Another useful indication: the "--icarus-timing short" gives me the following code:
Icarus 6 Re-estimate: Hs=8.738163e-10 W=5.903921e-01 read_count=42 fullnonce=4.343s
and never dropping below 5 seconds for the other boards.
if it's true, and if I don't melt the PSUs, the potential of the Blackarrow boards is higher than expected!
Yet again, if you are using the V42 bitstream, you cannot get reliable timing.
V42 adjusts the clock speed and I can't ask the device for the clock speed.
As long as the fullnonce time is less than the max clock speed, it will hash at the maximum performance.
However if you set it too low, it will have to generate more work per result ... e.g. setting it down to 10 or 20 would be too low
(10=1s 20=2s)
The point of the timing is 2 things:
1) Important: that it aborts work before it is idle (if it doesn't find a result)

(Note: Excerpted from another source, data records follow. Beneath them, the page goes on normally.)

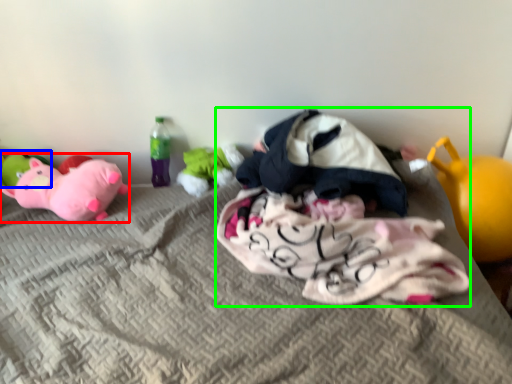 Question: Which is farther away from toy (highlighted by a red box)? toy (highlighted by a blue box) or laundry (highlighted by a green box)?

Choices:
 (A) toy
 (B) laundry

Answer: (B) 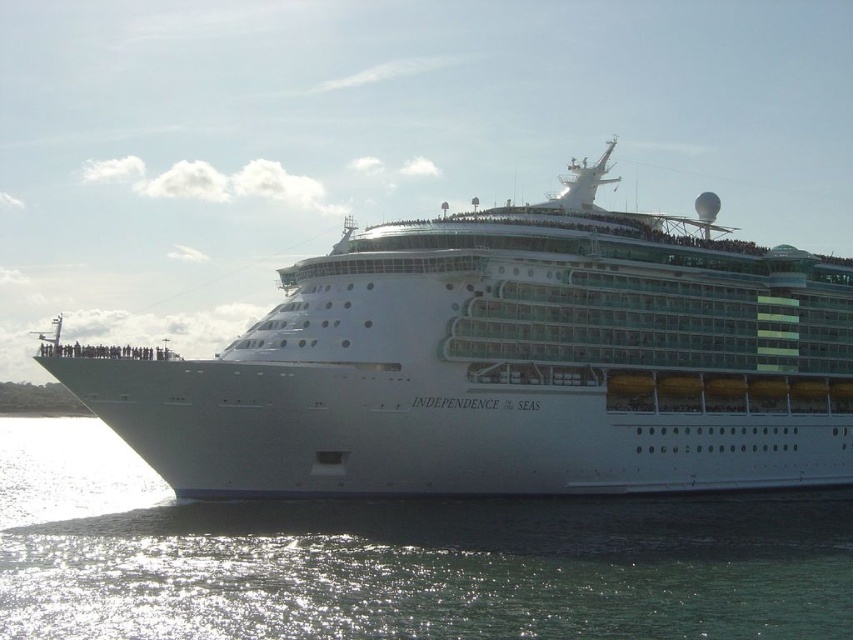 Question: Which point appears closest to the camera in this image?

Choices:
 (A) (149, 460)
 (B) (474, 573)

Answer: (B)

Question: In this image, where is white glossy cruise ship at center located relative to clear water at lower left?

Choices:
 (A) right
 (B) left

Answer: (A)

Question: Considering the relative positions of white glossy cruise ship at center and clear water at lower left in the image provided, where is white glossy cruise ship at center located with respect to clear water at lower left?

Choices:
 (A) above
 (B) below

Answer: (A)

Question: Is the position of white glossy cruise ship at center less distant than that of clear water at lower left?

Choices:
 (A) no
 (B) yes

Answer: (A) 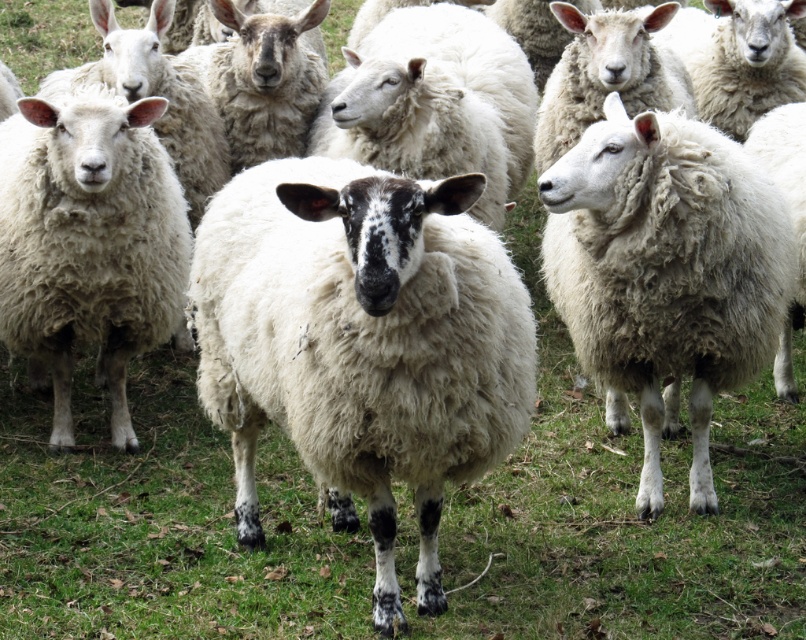 You are a farmer observing the sheep in the field. You notice two sheep, the white woolen sheep at center and the white woolly sheep at right. Which one is shorter in height?

The white woolen sheep at center is shorter in height compared to the white woolly sheep at right.

You are a shepherd trying to locate the white woolen sheep at center in the field. Based on their position coordinates, where exactly would you find it?

The white woolen sheep at center is located at point (360, 344).

You are a farmer checking your sheep in the field. You notice a specific location marked by a point at coordinates (360, 344). What animal is located at that point?

The point at (360, 344) marks a white woolen sheep at center.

2) (Not really important:) that it shows the correct MH/s
So as long as the fullnonce number is below (but not too far below) the maximum hardware performance, you will get the max possible shares you can.
There is a reason why the timing works the way it does.

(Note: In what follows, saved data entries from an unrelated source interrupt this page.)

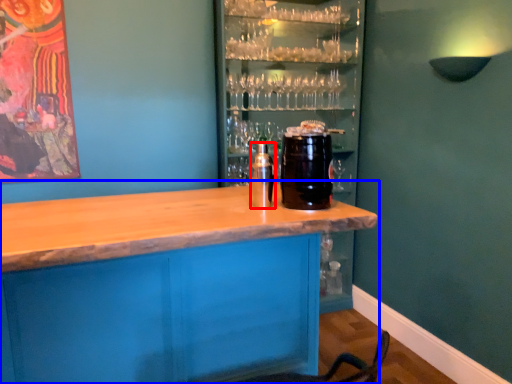 Question: Which object is closer to the camera taking this photo, beverage (highlighted by a red box) or table (highlighted by a blue box)?

Choices:
 (A) beverage
 (B) table

Answer: (B) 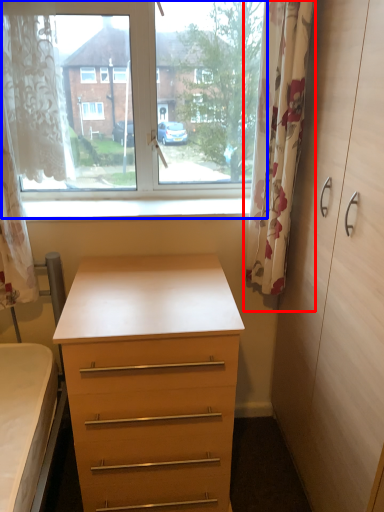 Question: Which point is further to the camera, curtain (highlighted by a red box) or window (highlighted by a blue box)?

Choices:
 (A) curtain
 (B) window

Answer: (B)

It does a line of best fit through a set of points (and also ignores end case points)
The original problem was that I was dealing with serial-USB time results to determine a picosecond accuracy calculation.

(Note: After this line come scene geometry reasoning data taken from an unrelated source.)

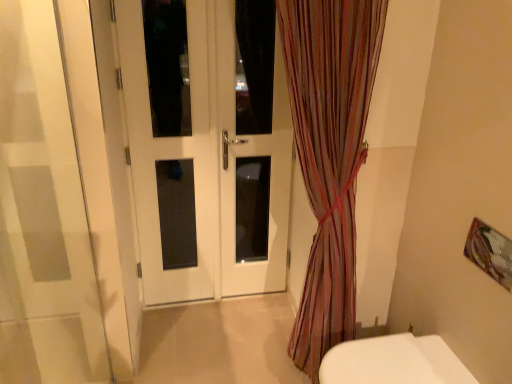 Identify the location of white glossy door at center. (205, 160).

Measure the distance between metallic silver picture frame at upper right and camera.

The distance of metallic silver picture frame at upper right from camera is 1.38 meters.

You are a GUI agent. You are given a task and a screenshot of the screen. Output one action in this format:
    pyautogui.click(x=<x>, y=<y>)
    Task: Click on the white glass door at center
    This screenshot has width=512, height=384.
    Given the screenshot: What is the action you would take?
    pyautogui.click(x=251, y=165)

Locate an element on the screen. Image resolution: width=512 pixels, height=384 pixels. white glossy door at center is located at coordinates (205, 160).

From the image's perspective, is metallic silver picture frame at upper right above or below white glass door at center?

metallic silver picture frame at upper right is below white glass door at center.

Between point (504, 277) and point (225, 126), which one is positioned in front?

The point (504, 277) is more forward.

Considering the relative positions of metallic silver picture frame at upper right and white glass door at center in the image provided, is metallic silver picture frame at upper right to the left of white glass door at center from the viewer's perspective?

No.

Does metallic silver picture frame at upper right touch white glass door at center?

No, metallic silver picture frame at upper right is not touching white glass door at center.

Relative to white glass door at center, is white glossy door at center in front or behind?

white glossy door at center is in front of white glass door at center.

Is point (174, 273) positioned in front of point (267, 18)?

No, it is behind (267, 18).

Considering the relative sizes of white glossy door at center and white glass door at center in the image provided, is white glossy door at center thinner than white glass door at center?

Yes, white glossy door at center is thinner than white glass door at center.

From the image's perspective, which one is positioned higher, white glossy door at center or white glass door at center?

white glossy door at center appears higher in the image.

Is point (426, 340) positioned after point (336, 16)?

Yes, it is behind point (336, 16).

Considering the sizes of objects white glossy toilet at lower right and striped sheer curtain at center in the image provided, who is shorter, white glossy toilet at lower right or striped sheer curtain at center?

Standing shorter between the two is white glossy toilet at lower right.

Consider the image. Is white glossy toilet at lower right facing away from striped sheer curtain at center?

white glossy toilet at lower right does not have its back to striped sheer curtain at center.

Considering the positions of objects white glossy toilet at lower right and striped sheer curtain at center in the image provided, who is more to the left, white glossy toilet at lower right or striped sheer curtain at center?

Positioned to the left is striped sheer curtain at center.

Is metallic silver picture frame at upper right to the left of striped sheer curtain at center from the viewer's perspective?

Incorrect, metallic silver picture frame at upper right is not on the left side of striped sheer curtain at center.

Looking at this image, between metallic silver picture frame at upper right and striped sheer curtain at center, which one has smaller size?

metallic silver picture frame at upper right is smaller.

From the image's perspective, is metallic silver picture frame at upper right above or below striped sheer curtain at center?

Based on their image positions, metallic silver picture frame at upper right is located beneath striped sheer curtain at center.

Does metallic silver picture frame at upper right turn towards white glossy toilet at lower right?

No, metallic silver picture frame at upper right does not turn towards white glossy toilet at lower right.

You are a GUI agent. You are given a task and a screenshot of the screen. Output one action in this format:
    pyautogui.click(x=<x>, y=<y>)
    Task: Click on the toilet behind the metallic silver picture frame at upper right
    
    Given the screenshot: What is the action you would take?
    pyautogui.click(x=394, y=362)

Based on the photo, from a real-world perspective, is metallic silver picture frame at upper right physically located above or below white glossy toilet at lower right?

metallic silver picture frame at upper right is above white glossy toilet at lower right.

Consider the image. Visually, is striped sheer curtain at center positioned to the left or to the right of white glossy door at center?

Have a look at the 400MH/s results and you may be surprised (as I was when I wrote it) how accurate the estimate is.
Each individual result varies by enough to make it not possible to determine the clock speed of that single result - that's basically using the result to determine the result - so yeah that's not possible either
So how it works at the moment requires a static clock (which the V42 doesn't have)
There is one change I'll probably add soon and that is allow short=N (or long=N) to set an upper limit on N so although it wont be as close as possible to the 'best' timing to minimise the amount of work generated, it will allow you to ensure N stays below a limit but it can still report Re-estimates to see how fast it 'thinks' it is hashing
Bottom line with V42:
Let it run for a few days and then look at accepted shares - to see how fast it is really hashing.
(and using --icarus-timing 2.0=75 will allow up to 572MH/s)
I you really think it can go at higher clocks, then you need to replace 75 with a lower number.